31.9% dip in electronics shipments took its toll on trade, says NSO

By: Riza T. Olchondra, March 13th, 2013 04:39 AM

Shipping containers of Philippine products for export sit stacked along the docks of the international container port in Manila on Sept. 11, 2012. Exports climbed 16.5 percent in December to $3.97 billion, the biggest rise in three months. AFP PHOTO/JAY DIRECTO

Philippine exports in January dropped for the first time in five months as demand for the country’s electronics products remained weak, the National Statistics Office reported Tuesday.

That month, total merchandise exports declined by 2.7 percent year on year to $4.01 billion due to slower sales of electronics and other items.

In particular, outbound shipments of electronics contracted 31.9 percent, the steepest drop in 14 months, the statistics office said on Tuesday.

The value of electronics exports also slumped to $1.47 billion, the lowest since February 2009 when the sector shipped out $1.35 billion.

But according to the National Economic and Development Authority (Neda), semiconductor exports are expected to grow despite its 23.2 percent decline in Jan. 2013.

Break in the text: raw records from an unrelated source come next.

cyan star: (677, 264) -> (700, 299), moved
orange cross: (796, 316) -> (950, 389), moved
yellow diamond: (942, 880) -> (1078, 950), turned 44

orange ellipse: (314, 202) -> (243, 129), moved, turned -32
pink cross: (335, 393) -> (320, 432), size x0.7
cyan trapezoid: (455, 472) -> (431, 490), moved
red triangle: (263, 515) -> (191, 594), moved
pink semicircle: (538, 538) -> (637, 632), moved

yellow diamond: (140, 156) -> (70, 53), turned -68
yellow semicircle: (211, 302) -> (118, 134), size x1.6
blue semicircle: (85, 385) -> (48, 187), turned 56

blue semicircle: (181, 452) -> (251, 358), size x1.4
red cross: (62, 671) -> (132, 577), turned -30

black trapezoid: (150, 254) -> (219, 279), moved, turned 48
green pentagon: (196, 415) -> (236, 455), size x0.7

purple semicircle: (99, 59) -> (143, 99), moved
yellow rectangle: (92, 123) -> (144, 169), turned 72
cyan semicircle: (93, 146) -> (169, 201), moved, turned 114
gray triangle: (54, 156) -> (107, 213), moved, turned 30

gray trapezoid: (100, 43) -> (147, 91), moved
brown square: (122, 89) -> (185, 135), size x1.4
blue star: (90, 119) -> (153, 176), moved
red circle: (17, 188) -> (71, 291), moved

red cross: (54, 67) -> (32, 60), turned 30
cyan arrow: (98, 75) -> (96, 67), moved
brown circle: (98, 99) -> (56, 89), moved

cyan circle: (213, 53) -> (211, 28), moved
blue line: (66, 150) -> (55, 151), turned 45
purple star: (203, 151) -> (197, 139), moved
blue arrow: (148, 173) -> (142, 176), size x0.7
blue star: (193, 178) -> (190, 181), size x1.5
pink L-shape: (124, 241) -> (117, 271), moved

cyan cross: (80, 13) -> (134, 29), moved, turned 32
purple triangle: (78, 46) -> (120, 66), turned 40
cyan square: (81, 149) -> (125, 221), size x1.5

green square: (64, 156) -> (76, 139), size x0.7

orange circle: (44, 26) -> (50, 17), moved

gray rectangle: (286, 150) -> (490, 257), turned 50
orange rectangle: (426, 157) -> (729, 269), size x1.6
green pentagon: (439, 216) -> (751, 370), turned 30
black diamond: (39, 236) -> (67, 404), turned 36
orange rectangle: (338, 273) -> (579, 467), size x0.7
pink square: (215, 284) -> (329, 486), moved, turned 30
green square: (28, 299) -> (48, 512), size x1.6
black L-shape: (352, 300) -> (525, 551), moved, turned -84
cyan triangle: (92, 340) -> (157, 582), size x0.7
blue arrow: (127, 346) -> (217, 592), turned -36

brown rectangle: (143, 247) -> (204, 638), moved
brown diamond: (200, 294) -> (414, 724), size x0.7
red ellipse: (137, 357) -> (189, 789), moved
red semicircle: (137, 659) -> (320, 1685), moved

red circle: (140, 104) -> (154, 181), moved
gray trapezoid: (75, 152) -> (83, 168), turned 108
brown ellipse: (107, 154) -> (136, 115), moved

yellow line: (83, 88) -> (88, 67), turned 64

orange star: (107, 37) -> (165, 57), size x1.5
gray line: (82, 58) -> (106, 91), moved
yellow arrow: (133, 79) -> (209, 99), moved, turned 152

“The annual gain of worldwide chip sales recorded suggests an improvement for the industry for the year,” said Arsenio M. Balisacan, socioeconomic planning secretary and Neda’s director general.

In 2012, electronics shipments contracted by 5.2 percent.

Overall exports prospects would be even better if the United States and Europe could sustain their recovery throughout the year, Dr. Cid L. Terosa of the University of Asia and the Pacific said in a text message.

“Moreover, more orders for semiconductor equipment may be expected as indicated by the upward trend of book-to-bill ratios in major electronics production hubs like the US and Japan,” Balisacan said.

The Semiconductor Industry Association (SIA) recorded an annual gain of 3.8 percent in worldwide chip sales.

Lower overseas sales of semiconductors (-23.2 percent), electronic data processing (-72.7 percent), copper metal (-78.9 percent), communication radar (-63.7 percent), consumer electronics (-53.4 percent) and machinery and transport equipment (-3.4 percent) accounted for the contraction of manufactures (-5.8 percent) during the month.

“The decline in semiconductors exports may be partly attributed to lower value of shipments to Singapore, China, the US and Japan, which accounted for more than half [51.6 percent] of the country’s semiconductor revenues,” said Balisacan.

Other manufactured exports that also declined year on year during the period were garments (-41.7 percent), machinery and transport equipment (-3.4 percent), miscellaneous manufactures (-13.9 percent), textile yarns/fabrics (-9.2 percent), iron and steel (-6.1 percent), and baby carriage and toys (-6.1 percent).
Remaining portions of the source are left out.